Are Men Just Rated Lower?
Yes—but with nuance. The study revealed that male faces consistently received lower attractiveness scores from both male and female raters.
But there’s more:
- Male raters were generally more stringent than females across the board.
- This bias has been described as the Gender Rating Gap (GRG), showing that men are generally harsher when judging attractiveness, whether it’s their own sex or the opposite.
Evolutionary Psychology’s Take
Darwin and later theorists have long grappled with the unusual human reversal of sexual selection norms. In most species, males are the colorful, showy sex, while females are the selectors.
But in humans, it seems reversed:
- Women are labeled the “fair sex”
- Men tend to be the evaluators
Why?
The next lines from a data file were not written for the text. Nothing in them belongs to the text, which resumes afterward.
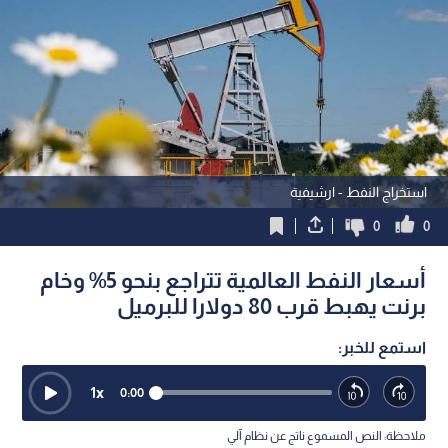
استخراج النفط - ارشيفية
0
0
أسعار النفط العالمية تتراجع بنحو 5% وخام
برنت يهبط قرب 80 دولارا للبرميل
استمع للخبر:
1
x
0:00
ملاحظة: النص المسموع ناتج عن نظام آلي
One theory suggests that female physical traits have evolved to maximize mate appeal, driven by complex social and cultural feedback loops, unlike the display-based mating of other species.
Biological and Cultural Interplay
While structural features explain much of the preference, social perception also plays a role. Knowing that a face is “female” influences judgments independently of structure. About one-third of the gender attractiveness gap was explained simply by knowledge of the face’s gender—suggesting a psychological overlay to raw visual processing.
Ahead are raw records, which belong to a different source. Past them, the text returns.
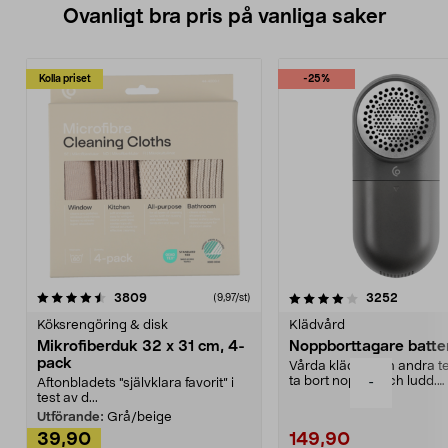
Ovanligt bra pris på vanliga saker
Kolla priset
-25%
4.0av 5 stjärnor
recensioner
4.5av 5 stjärnor
recensio
3809
3252
(9,97/st)
Köksrengöring & disk
Klädvård
Mikrofiberduk 32 x 31 cm, 4-
Noppborttagare batter
pack
Vårda kläder och andra tex
ta bort noppor och ludd.
-
Aftonbladets "självklara favorit” i
Noppborttagaren fräs...
test av d...
Utförande:
Grå/beige
39,90
149,90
How Local Standards Shift the Global Norm
The study acknowledged that local beauty standards still influence ratings. For example:
- In Africa, preferences for facial features differ significantly from Western or Asian standards.
- Some African populations prefer lower sexual dimorphism, contributing to the weaker or reversed gender attractiveness gap in those regions.
Limitations and Future Research
While the study was robust, it had some limitations:
- Most data involved heterosexual raters, limiting understanding of how LGBTQ+ individuals evaluate faces.
- It focused solely on facial attractiveness, not full-body attractiveness or other social traits.
Future research may explore:
- How non-binary or transgender individuals perceive attractiveness
- Whether body language or expression shifts ratings
- How social media filters and facial editing affect real-world standards
Final Takeaways
- The gender attractiveness gap is real and measurable: female faces are seen as more attractive than male faces across nearly all cultures.
- Women are the strongest admirers of other women’s beauty, showing a deeper aesthetic appreciation.
- While structural facial features (like femininity and averageness) account for much of this, cultural and psychological influences amplify the effect.
- These findings challenge evolutionary assumptions and open the door to more inclusive, diverse research in human social perception and beauty norms.